Computational Biology

The Computational Biology group uses computational and mathematical approaches as tools to understand how biological systems work. Our interests range from studying neurons in the brain to modelling the function of the heart. We aim to understand the evolution of populations and swarm behaviour in insect colonies, including the performance of biologically-inspired paradigms for optimisation. Understanding the short-term and long-term behaviour of biological systems often requires close collaborations across disciplines, and involves mathematics, computation and simulation. The interdisciplinary nature of research within the group attracts funding from a range of sources such as Arthritis Research, BBSRC, EPSRC, the European Union (FP7), the Royal Society, Procter and Gamble, and the Wellcome Trust.
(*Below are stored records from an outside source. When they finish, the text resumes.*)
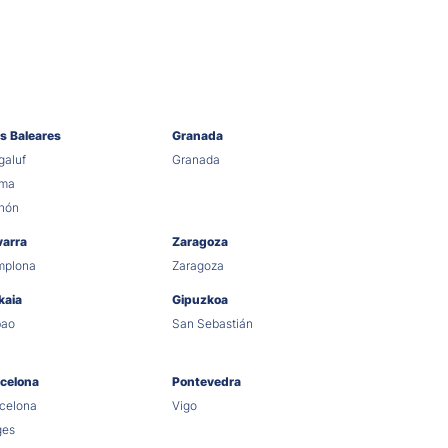
as Baleares
Granada
aluf
Granada
lma
hón
varra
Zaragoza
mplona
Zaragoza
kaia
Gipuzkoa
bao
San Sebastián
celona
Pontevedra
celona
Vigo
ges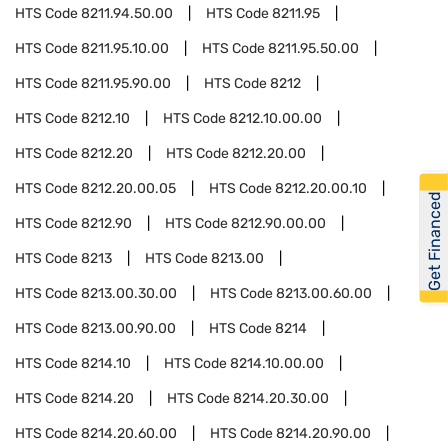
HTS Code
8211.94.50.00
HTS Code
8211.95
HTS Code
8211.95.10.00
HTS Code
8211.95.50.00
HTS Code
8211.95.90.00
HTS Code
8212
HTS Code
8212.10
HTS Code
8212.10.00.00
HTS Code
8212.20
HTS Code
8212.20.00
HTS Code
8212.20.00.05
HTS Code
8212.20.00.10
Get Financed
HTS Code
8212.90
HTS Code
8212.90.00.00
HTS Code
8213
HTS Code
8213.00
HTS Code
8213.00.30.00
HTS Code
8213.00.60.00
HTS Code
8213.00.90.00
HTS Code
8214
HTS Code
8214.10
HTS Code
8214.10.00.00
HTS Code
8214.20
HTS Code
8214.20.30.00
HTS Code
8214.20.60.00
HTS Code
8214.20.90.00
A simulation of the human heart

A simulation of skin cells

A closeup of a bee colony

The application areas are grouped as follows:

Individual Based Modeling represents biological entities such as cells as computational agents in order to simulate complex biological systems. Each cell is regarded an autonomous agent with its own actions and interactions. Simulating a system of acting and interacting cells allows to understand the dynamic behaviour of the system, and it has an intuitive appeal to biological collaborators. The computational infrastructure for implementing individual based models is provided by the FLAME framework. Recent applications of individual-based modeling include modelling behaviour of sperm in the reproductive tract, signalling between and interaction of skin and bladder cells, and inflammation in the lining of lung tissue.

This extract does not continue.